Q You left UnitedHealth in August during a time of tumult. How much was push and how much pull?
A I began at United 18 years ago. I started as director of research and they put me in the office next to the CEO because it was open. It was very casual. What I really enjoyed was finding ways to take good ideas and services and bring them to scale. I especially liked the opportunity to work with AARP and the government. Part of my family lives way above the Arctic circle in Tromsø, Norway. I've always been interested in northern places. Last winter, I read a story in the Star Tribune about Will Steger [and his campaign to stop climate change] and called him. He came over and sat down with me and my sons and talked. I went from thinking about helping out to thinking I could play a role.
Q How did that happen?
A [Steger] seemed so hopeful. He said he believed that financial markets and governments would begin to take action. As I read more, I saw that what has to happen is [to take] a lot of small, good ideas -- biofuels to wind energy to sequestering carbon -- and to evaluate them and take them to scale. That's what I do. I thought: Maybe I have an obligation to do this.
Q Why Piper Jaffray?
A Piper took United public. I knew [Piper chief executive] Andrew Duff. What I didn't know was how Piper was in this space. At a Fortune women's conference in Los Angeles, someone told me Piper was the only company interested when they were trying to raise money for a solar firm in the early 1970s. They are the most active firm in clean technology. They have a strong geographic focus in the Upper Midwest and in China. And they happen to be based in Minneapolis. It was a lucky coincidence.

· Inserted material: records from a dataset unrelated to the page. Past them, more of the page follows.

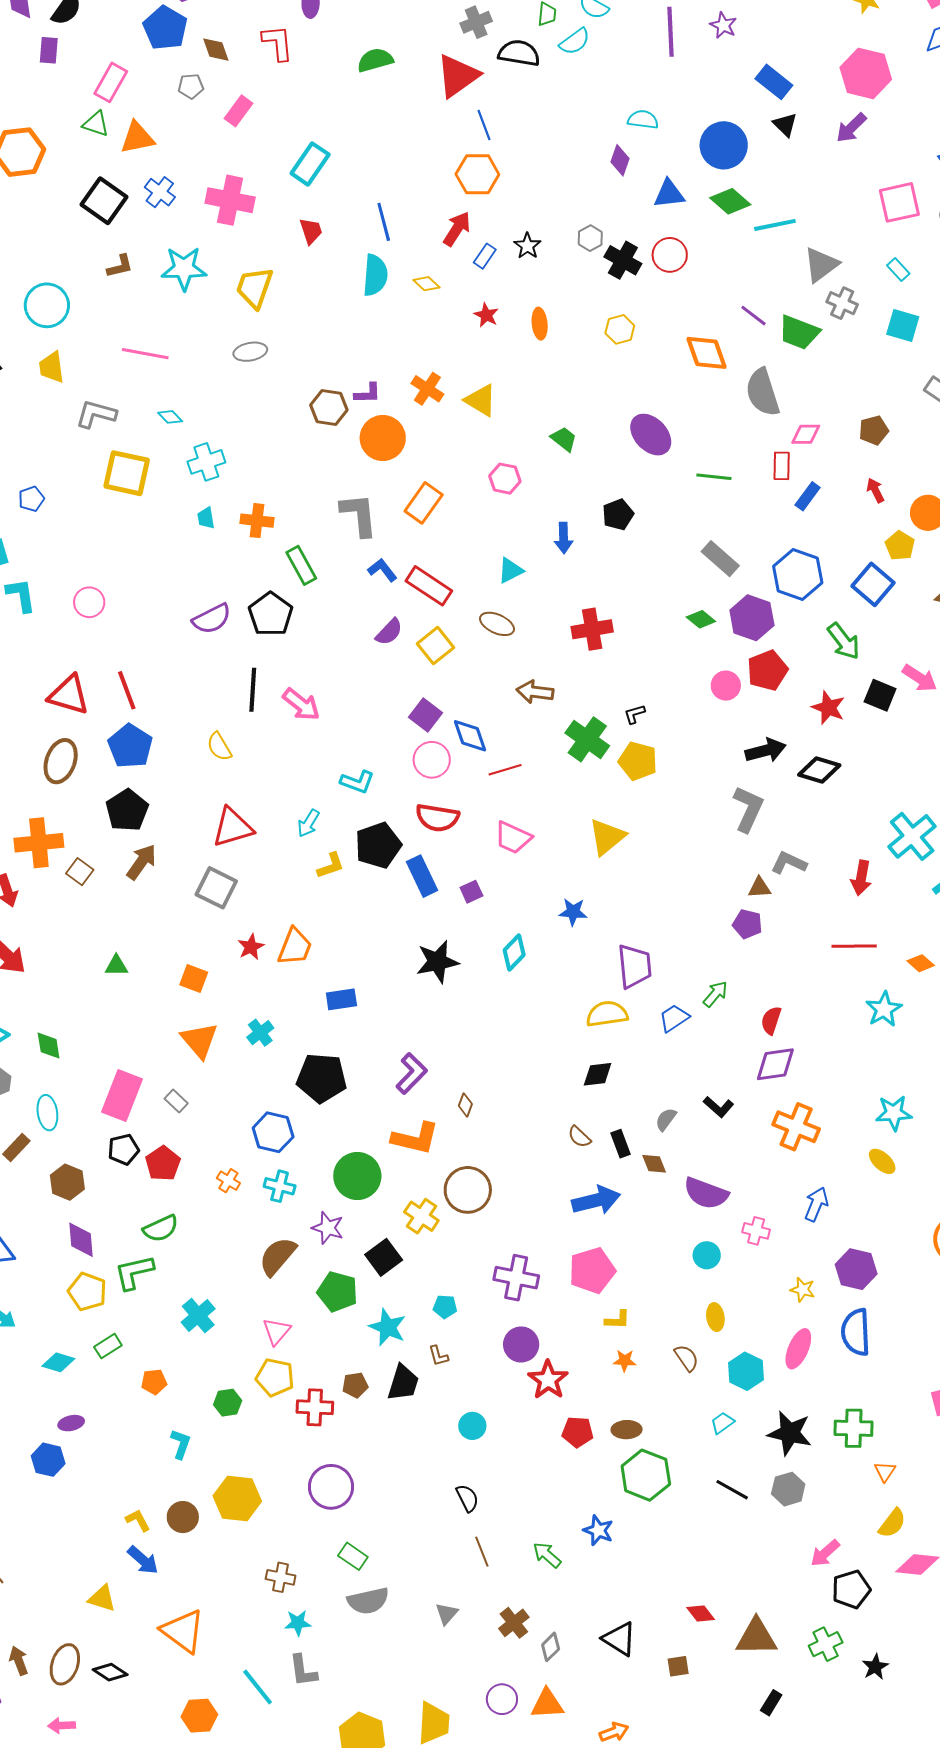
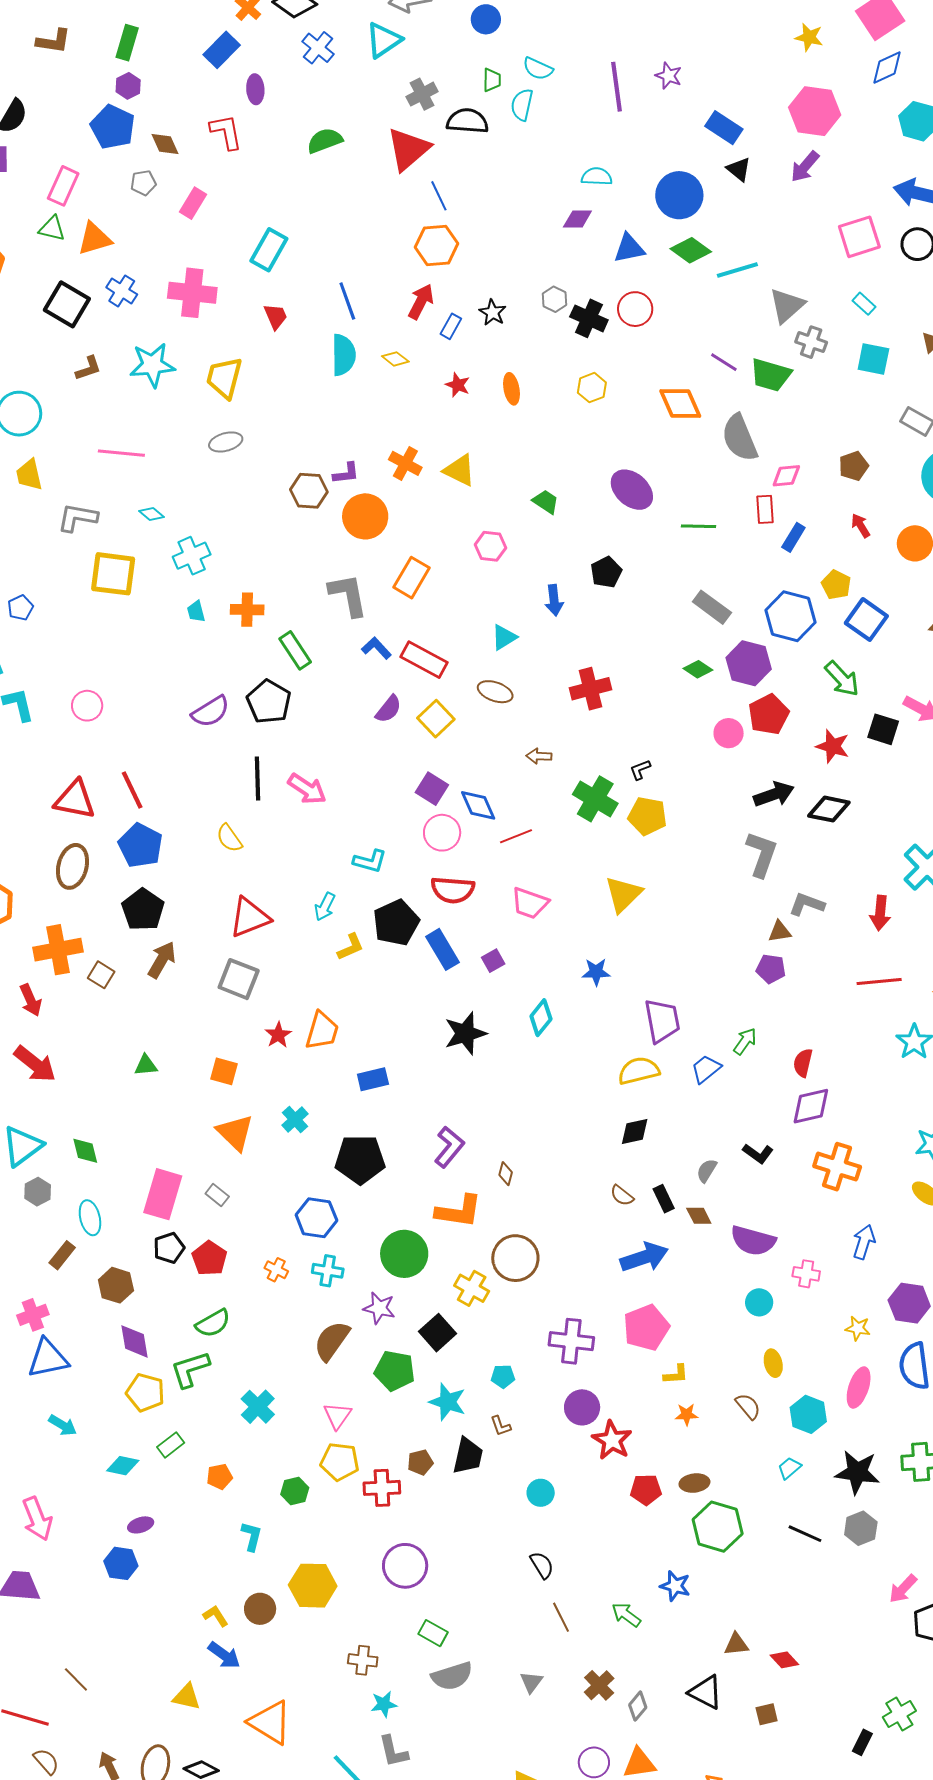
cyan semicircle: (575, 41) -> (522, 105), turned 144
purple diamond: (620, 160) -> (577, 219), turned 76
yellow pentagon: (900, 546) -> (836, 585), moved
brown arrow: (535, 692) -> (539, 756), size x0.7
brown triangle: (756, 1637) -> (736, 1644), moved, size x0.6
green cross: (826, 1644) -> (899, 1714), moved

Q Tell me about you and the polar bears.
A I hadn't had a break since I started working, except for maternity leave. After I left United, Will [Steger] arranged for me to go to Hudson Bay with John Stetson, who lives outside Duluth and is one of the top dog mushers. I took a train and met him in Churchill [Manitoba]. We flew in a small plane to Seal River. It was the Arctic tundra and it was very flat -- rock and brush. The polar bears come out of the woods to go out on the ice and eat. One of the challenges is [that] the ice is freezing later and thawing earlier and the polar bears lose that time to eat. The female polar bears only give birth to as many cubs as they have the fat to support. There are now very few triplets and the number of twins has dropped. It was very motivating to see how much is at stake. Those are the parts of the world that see the challenges earlier. It made me feel different about Minnesota. We are an extension of that, our winters, our forest.
Q Do you miss anything at UnitedHealth?
A The first month here, I've focused more on renewable energy. After Hudson Bay, I had dinner that weekend in Marshall [Minn.], where I grew up. I was talking to parents of my friends there on Medicare. These people with the most security still feel so insecure. I'm very interested in seeing how, from this vantage point, I can make a difference there. I had a group of people at United I loved working with. But it's very important to be sure you're doing things where you make the most impact. Not simply stay the course.
Q When you announced your departure from UnitedHealth last summer, the theories started swirling -- that you might be preparing for a career in Minnesota politics or in a possible Clinton administration, or that you were paving the way for a comeback for your husband, former state Rep. Matt Entenza, DFL-St. Paul.
A The reality is what I told you. I'm really interested in working internationally. While I founded UnitedHealth Europe, United is still a very domestic business. I've been involved in the DFL my whole life. Matt has his think tank now, Minnesota 2020. I worked for Bill Clinton in the first administration. When I got the call to work for the First Lady [on her health care reform plan] in 1993, it was really hard. The boys were young. But I felt I had to do it.
Q So have any presidential candidates called this time?
A I've talked to a number of candidates. I support Hillary Clinton.
Q Sorry to keep asking you the same question in different ways, but has Clinton asked you to join her?
A I'm going to keep not answering you. I'm focused on this.